Well. That was different. He read through it for about an hour before coming to a conclusion on this "Guide". It was meaningless drivel, so he tossed it aside. It was high time that he tried to find a way to get back. But first maybe something to drink. He stepped over to the strange thing that looked like a fountain pop machine. He spotted a glass nearby, and pushed on the lever, expecting some sort of a liquid to pour out.

What he hadn't expected was for two clamps to fly out from the sides and attach to his skull, a laser to probe into his eye and a scanning beam focusing on his digestive track. "What the!" He tried to pull away, but restraints were holding him in place. He struggled a while longer, but the device quickly pulled away.

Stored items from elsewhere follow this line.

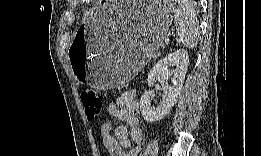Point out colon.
<instances>
[{
	"instance_id": "5ec220e1",
	"label": "colon",
	"mask_w": 261,
	"mask_h": 156,
	"mask_svg": "<svg viewBox=\"0 0 261 156\" xmlns=\"http://www.w3.org/2000/svg\"><path fill=\"white\" fill-rule=\"evenodd\" d=\"M81 100L85 108L86 117L88 120L93 121L103 108L102 97L97 91L87 89L81 93Z\"/></svg>"
}]
</instances>
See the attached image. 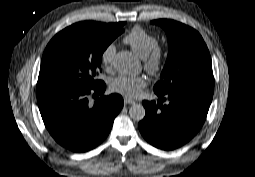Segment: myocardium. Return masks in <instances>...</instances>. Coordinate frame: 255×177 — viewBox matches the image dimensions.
Listing matches in <instances>:
<instances>
[{
    "mask_svg": "<svg viewBox=\"0 0 255 177\" xmlns=\"http://www.w3.org/2000/svg\"><path fill=\"white\" fill-rule=\"evenodd\" d=\"M167 50L162 44H156L144 58V69L150 75L159 74L166 62Z\"/></svg>",
    "mask_w": 255,
    "mask_h": 177,
    "instance_id": "obj_1",
    "label": "myocardium"
}]
</instances>
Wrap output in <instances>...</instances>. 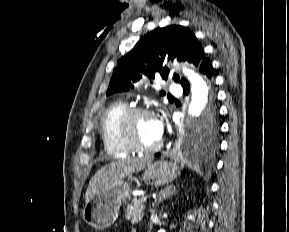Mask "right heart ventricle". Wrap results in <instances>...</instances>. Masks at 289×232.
Here are the masks:
<instances>
[{"instance_id":"e07e8e85","label":"right heart ventricle","mask_w":289,"mask_h":232,"mask_svg":"<svg viewBox=\"0 0 289 232\" xmlns=\"http://www.w3.org/2000/svg\"><path fill=\"white\" fill-rule=\"evenodd\" d=\"M128 109L127 104L118 101L107 107L101 119V138L106 153L112 157H128L134 152L121 140L119 135V122Z\"/></svg>"}]
</instances>
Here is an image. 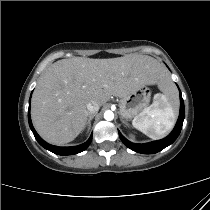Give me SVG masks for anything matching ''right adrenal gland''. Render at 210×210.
I'll return each mask as SVG.
<instances>
[{
    "mask_svg": "<svg viewBox=\"0 0 210 210\" xmlns=\"http://www.w3.org/2000/svg\"><path fill=\"white\" fill-rule=\"evenodd\" d=\"M94 118V115H90L89 116V119H88V121H87V130H89L90 129V127H91V120Z\"/></svg>",
    "mask_w": 210,
    "mask_h": 210,
    "instance_id": "right-adrenal-gland-1",
    "label": "right adrenal gland"
}]
</instances>
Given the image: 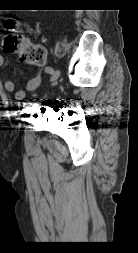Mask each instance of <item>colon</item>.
Listing matches in <instances>:
<instances>
[{
    "label": "colon",
    "instance_id": "1",
    "mask_svg": "<svg viewBox=\"0 0 138 253\" xmlns=\"http://www.w3.org/2000/svg\"><path fill=\"white\" fill-rule=\"evenodd\" d=\"M14 20L7 21L8 27H14ZM3 48L8 52L19 53L20 60L29 65H42L46 59L45 49L41 46L29 43L24 37L16 32L5 35Z\"/></svg>",
    "mask_w": 138,
    "mask_h": 253
}]
</instances>
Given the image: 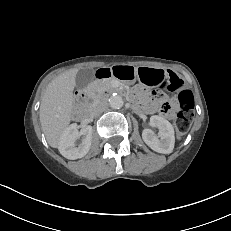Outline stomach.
Here are the masks:
<instances>
[{
    "mask_svg": "<svg viewBox=\"0 0 231 231\" xmlns=\"http://www.w3.org/2000/svg\"><path fill=\"white\" fill-rule=\"evenodd\" d=\"M112 72L126 82L131 83L138 78L148 86L161 83L164 77L162 69L135 67L128 64L115 65Z\"/></svg>",
    "mask_w": 231,
    "mask_h": 231,
    "instance_id": "obj_1",
    "label": "stomach"
}]
</instances>
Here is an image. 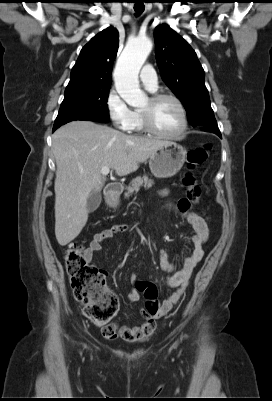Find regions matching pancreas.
Returning a JSON list of instances; mask_svg holds the SVG:
<instances>
[{"mask_svg": "<svg viewBox=\"0 0 272 401\" xmlns=\"http://www.w3.org/2000/svg\"><path fill=\"white\" fill-rule=\"evenodd\" d=\"M153 184L154 181L149 179L148 176H138L130 182L129 186L127 187V192H125L124 196L125 198H129L134 192H138L142 186L146 189H149L153 186Z\"/></svg>", "mask_w": 272, "mask_h": 401, "instance_id": "obj_1", "label": "pancreas"}]
</instances>
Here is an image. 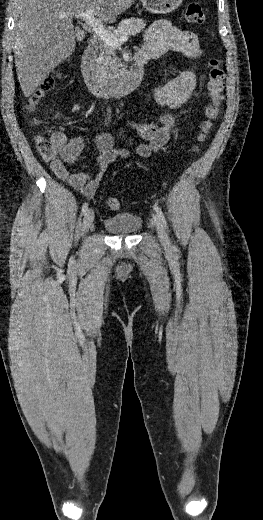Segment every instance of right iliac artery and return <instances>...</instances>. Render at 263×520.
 I'll use <instances>...</instances> for the list:
<instances>
[{
    "mask_svg": "<svg viewBox=\"0 0 263 520\" xmlns=\"http://www.w3.org/2000/svg\"><path fill=\"white\" fill-rule=\"evenodd\" d=\"M87 210H88V204L84 203L82 206V214L86 213Z\"/></svg>",
    "mask_w": 263,
    "mask_h": 520,
    "instance_id": "obj_1",
    "label": "right iliac artery"
}]
</instances>
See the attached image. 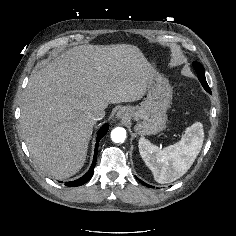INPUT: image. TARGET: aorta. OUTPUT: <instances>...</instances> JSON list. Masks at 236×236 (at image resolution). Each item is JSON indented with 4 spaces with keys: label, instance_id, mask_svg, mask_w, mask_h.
Segmentation results:
<instances>
[{
    "label": "aorta",
    "instance_id": "762f6f07",
    "mask_svg": "<svg viewBox=\"0 0 236 236\" xmlns=\"http://www.w3.org/2000/svg\"><path fill=\"white\" fill-rule=\"evenodd\" d=\"M111 139L115 143H123L126 139V130L121 127H116L111 131Z\"/></svg>",
    "mask_w": 236,
    "mask_h": 236
}]
</instances>
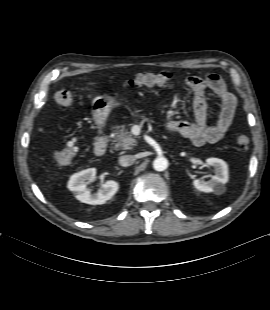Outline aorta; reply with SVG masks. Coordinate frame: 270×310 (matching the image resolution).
Returning a JSON list of instances; mask_svg holds the SVG:
<instances>
[{
	"label": "aorta",
	"instance_id": "762f6f07",
	"mask_svg": "<svg viewBox=\"0 0 270 310\" xmlns=\"http://www.w3.org/2000/svg\"><path fill=\"white\" fill-rule=\"evenodd\" d=\"M168 167V160L165 157H157L153 161V168L156 171H164Z\"/></svg>",
	"mask_w": 270,
	"mask_h": 310
}]
</instances>
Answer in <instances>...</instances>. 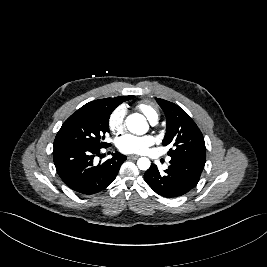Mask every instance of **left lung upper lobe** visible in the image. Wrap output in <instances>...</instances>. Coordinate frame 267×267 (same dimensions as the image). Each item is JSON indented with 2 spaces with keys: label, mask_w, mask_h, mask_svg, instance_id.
Returning a JSON list of instances; mask_svg holds the SVG:
<instances>
[{
  "label": "left lung upper lobe",
  "mask_w": 267,
  "mask_h": 267,
  "mask_svg": "<svg viewBox=\"0 0 267 267\" xmlns=\"http://www.w3.org/2000/svg\"><path fill=\"white\" fill-rule=\"evenodd\" d=\"M163 109L166 119V134L162 144H173L168 155L205 165L206 147L203 135L192 118L178 105L156 99Z\"/></svg>",
  "instance_id": "left-lung-upper-lobe-1"
}]
</instances>
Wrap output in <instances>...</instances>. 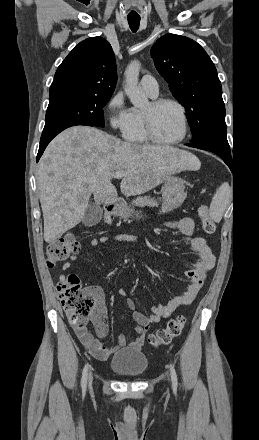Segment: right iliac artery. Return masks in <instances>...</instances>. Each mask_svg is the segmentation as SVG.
I'll return each mask as SVG.
<instances>
[{
  "label": "right iliac artery",
  "instance_id": "82829eb1",
  "mask_svg": "<svg viewBox=\"0 0 259 440\" xmlns=\"http://www.w3.org/2000/svg\"><path fill=\"white\" fill-rule=\"evenodd\" d=\"M87 378H88V363L85 365L82 373V379H81V387L85 391L86 385H87Z\"/></svg>",
  "mask_w": 259,
  "mask_h": 440
}]
</instances>
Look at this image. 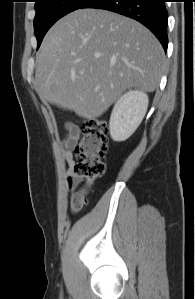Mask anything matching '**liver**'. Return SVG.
<instances>
[{
	"label": "liver",
	"mask_w": 195,
	"mask_h": 299,
	"mask_svg": "<svg viewBox=\"0 0 195 299\" xmlns=\"http://www.w3.org/2000/svg\"><path fill=\"white\" fill-rule=\"evenodd\" d=\"M163 48L142 24L101 9H78L57 21L37 55L39 96L79 117H100L127 89L153 92Z\"/></svg>",
	"instance_id": "liver-1"
}]
</instances>
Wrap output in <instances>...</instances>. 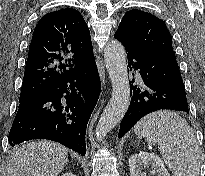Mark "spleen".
<instances>
[{"mask_svg": "<svg viewBox=\"0 0 205 176\" xmlns=\"http://www.w3.org/2000/svg\"><path fill=\"white\" fill-rule=\"evenodd\" d=\"M135 134L158 149L173 176H199L200 150L187 121L172 111L153 112L134 127Z\"/></svg>", "mask_w": 205, "mask_h": 176, "instance_id": "3e777b00", "label": "spleen"}]
</instances>
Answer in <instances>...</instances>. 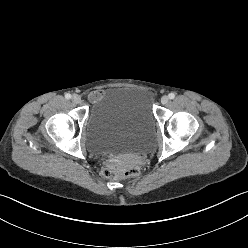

It gave a mechanical beep. "The beverage you desire has been produced. Enjoy." And with that, a steady stream of fluid poured out into the cup until it was full. Jack stared at it cautiously. As much as he appreciated the "beverage he desired" being produced for him, he thought this machine might just be a little over zealous. He caustiously reached forwards and put the cup to his lips. It was steaming slightly, and a very pleasant mild aroma came from it. He took a sip. Mmmm. So this was tea. Jack thought it wasn't that bad. Daniel had been trying to get him to drink tea for a while, but he thought it was some sort of a Daniel thing. Maybe the machine somehow saw that he would like it, but he didn't see how. Mmmm. Tea.

Jack sat back and sipped the tea for a while. Relaxing, but not as relaxing as fishing. In time he finished and decided to go out and explore this ship, maybe try and seize control of it. When he opened the door he saw Zaphod on the otherside, much to his chagrin.

"How's it going space-man?" Zaphod's left head said as his right head laughed at his own joke (Not that he had made one). Zaphod was wearing an absurd white and black suit with vertical stripes, and he gave Jack a playful punch to the shoulder. "I saw Marvin skulking around, and darted down here to dodge him. I was thinking maybe we could have a few Pan-Galactic Gargle Blasters, you know, have some fun!" Both heads were laughing enthusiastically. Jack thought that this guy had already had one too many.

Hits to the head, that is.

"I can see how you're voted the worse-dressed sentient being on a regular basis." Jack looked at Zaphod's bizarre suit. "What are you supposed to be, Beetlejuice or something?" Jack asked the lunatic standing before him, and rubbed his shoulder where Zaphod had hit it.

"Betelgeuse? Did you say Betelgeuse?" Zaphod's four eyes lit up. "Excellent destination my friend, I knew you'd lead us somewhere fun!" Zaphod hit O'Neills other shoulder.

"What?" Jack asked, "I said Beetlejuice, not Betelgeuse. It's not a place, it's a character from a movie...

But explaining was useless, Zaphod was already bellowing a summons to the ship's computer. "Eddie, ol' buddy ol' pal!" He shouted, turning left and right as if expecting the ship's persona to appear there.

"Yeees, sir, what will it be my sublime pleasure to do for you today?" Eddie asked with fanatic loyalty to those he had the joy of serving.

"Open up a comm link with Fenchurch." Zaphod told him.

"Done." The computer said, and immediately another voice was heard.

"Hello?" It was Fenchurch.

"Whoa! That was quick. Hey there buttercup the space-man just told me where we should be headed. We're goin' to Betelgeuse!" He sounded thrilled at the idea.

"Alright, I'll activate the improbability drive. Comm terminated." Fenchurch ended the conversation.

"What's got you so excited about this Beetleguise place?" Jack asked, afraid of the answer.

"Parties! Lots and lots of crazy parties!" Zaphod broke out in dual spasms of laughter. "You'll love it there!"

Jack wasn't so sure, but it looked like he was going to be dragged along to the destination he had "chosen". He hoped Teal'c was having a better time than he was.